**What this task involves:** Every line below from the one containing "KOMLÓSI ILDIKÓ ÉS MARCELLO GIORDANI ÁRIAESTJE" through the one containing "Ansiktsmalere" is to be printed exactly, with the pictures omitted.
= = = = = = =
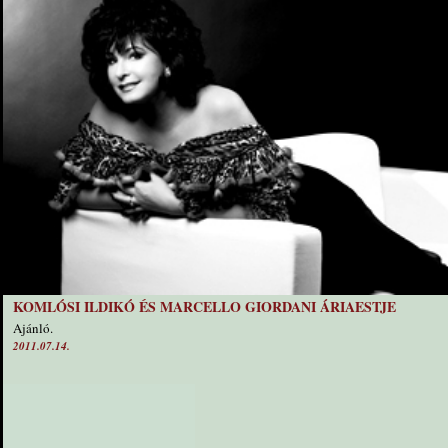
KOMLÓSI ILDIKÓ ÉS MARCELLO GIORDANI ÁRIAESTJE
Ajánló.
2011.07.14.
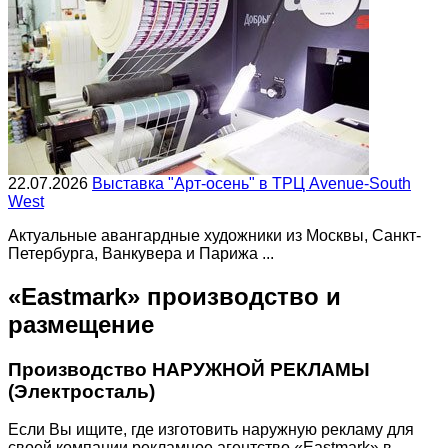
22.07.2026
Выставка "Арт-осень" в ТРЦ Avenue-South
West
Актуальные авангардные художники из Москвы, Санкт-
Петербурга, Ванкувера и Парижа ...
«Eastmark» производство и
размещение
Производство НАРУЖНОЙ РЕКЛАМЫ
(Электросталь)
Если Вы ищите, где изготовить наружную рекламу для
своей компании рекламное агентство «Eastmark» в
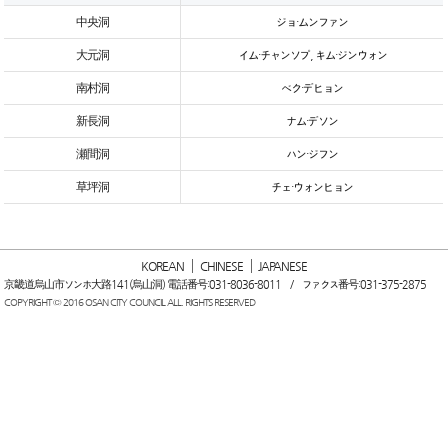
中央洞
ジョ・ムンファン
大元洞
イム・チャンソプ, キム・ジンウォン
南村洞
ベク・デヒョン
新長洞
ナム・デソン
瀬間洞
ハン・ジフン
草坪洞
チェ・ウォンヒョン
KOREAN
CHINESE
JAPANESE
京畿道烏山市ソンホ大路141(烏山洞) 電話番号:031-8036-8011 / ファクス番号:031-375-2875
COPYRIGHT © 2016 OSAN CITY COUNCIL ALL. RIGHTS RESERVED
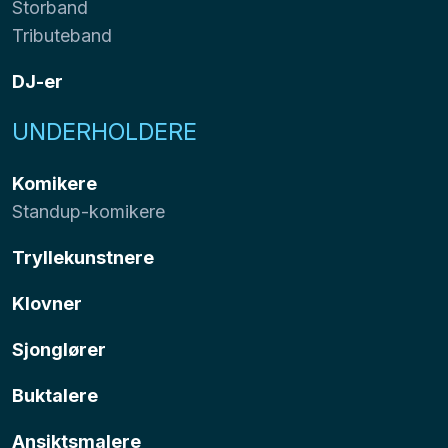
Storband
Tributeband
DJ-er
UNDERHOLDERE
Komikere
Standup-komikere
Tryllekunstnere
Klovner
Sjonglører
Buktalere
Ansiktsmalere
= = = = = = =
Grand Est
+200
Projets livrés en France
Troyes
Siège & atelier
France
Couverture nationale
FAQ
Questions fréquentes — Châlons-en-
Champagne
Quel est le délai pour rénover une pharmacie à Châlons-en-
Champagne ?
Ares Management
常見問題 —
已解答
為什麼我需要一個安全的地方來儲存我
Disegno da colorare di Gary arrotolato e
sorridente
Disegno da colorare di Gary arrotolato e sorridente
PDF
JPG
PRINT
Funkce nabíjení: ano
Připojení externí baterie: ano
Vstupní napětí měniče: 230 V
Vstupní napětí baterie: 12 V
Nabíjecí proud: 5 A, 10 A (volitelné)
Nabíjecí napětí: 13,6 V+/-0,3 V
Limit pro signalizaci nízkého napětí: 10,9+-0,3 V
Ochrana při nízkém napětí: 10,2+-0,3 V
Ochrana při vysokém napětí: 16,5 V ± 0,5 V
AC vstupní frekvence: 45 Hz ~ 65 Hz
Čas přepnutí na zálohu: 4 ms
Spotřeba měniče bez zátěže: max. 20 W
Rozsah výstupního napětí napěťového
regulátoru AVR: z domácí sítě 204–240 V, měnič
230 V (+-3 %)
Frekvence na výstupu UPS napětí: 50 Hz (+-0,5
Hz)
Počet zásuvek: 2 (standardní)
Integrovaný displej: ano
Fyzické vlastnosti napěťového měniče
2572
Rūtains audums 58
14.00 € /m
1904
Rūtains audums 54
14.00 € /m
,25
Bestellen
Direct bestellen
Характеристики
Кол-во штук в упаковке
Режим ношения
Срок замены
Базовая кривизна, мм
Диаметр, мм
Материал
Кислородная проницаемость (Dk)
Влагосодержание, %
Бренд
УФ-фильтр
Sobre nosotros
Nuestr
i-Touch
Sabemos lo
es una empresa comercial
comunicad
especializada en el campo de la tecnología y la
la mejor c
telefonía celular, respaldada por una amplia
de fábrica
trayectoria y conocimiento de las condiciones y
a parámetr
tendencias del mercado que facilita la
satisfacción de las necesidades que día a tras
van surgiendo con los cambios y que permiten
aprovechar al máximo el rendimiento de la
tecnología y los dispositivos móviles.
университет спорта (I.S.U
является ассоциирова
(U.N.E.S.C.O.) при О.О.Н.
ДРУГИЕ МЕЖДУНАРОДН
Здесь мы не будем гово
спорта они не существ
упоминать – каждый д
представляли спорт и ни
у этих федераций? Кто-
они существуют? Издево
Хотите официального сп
= = = = = = =
**Reply:**
KOMLÓSI ILDIKÓ ÉS MARCELLO GIORDANI ÁRIAESTJE
Ajánló.
2011.07.14.
22.07.2026
Выставка "Арт-осень" в ТРЦ Avenue-South
West
Актуальные авангардные художники из Москвы, Санкт-
Петербурга, Ванкувера и Парижа ...
«Eastmark» производство и
размещение
Производство НАРУЖНОЙ РЕКЛАМЫ
(Электросталь)
Если Вы ищите, где изготовить наружную рекламу для
своей компании рекламное агентство «Eastmark» в
中央洞
ジョ・ムンファン
大元洞
イム・チャンソプ, キム・ジンウォン
南村洞
ベク・デヒョン
新長洞
ナム・デソン
瀬間洞
ハン・ジフン
草坪洞
チェ・ウォンヒョン
KOREAN
CHINESE
JAPANESE
京畿道烏山市ソンホ大路141(烏山洞) 電話番号:031-8036-8011 / ファクス番号:031-375-2875
COPYRIGHT © 2016 OSAN CITY COUNCIL ALL. RIGHTS RESERVED
Storband
Tributeband
DJ-er
UNDERHOLDERE
Komikere
Standup-komikere
Tryllekunstnere
Klovner
Sjonglører
Buktalere
Ansiktsmalere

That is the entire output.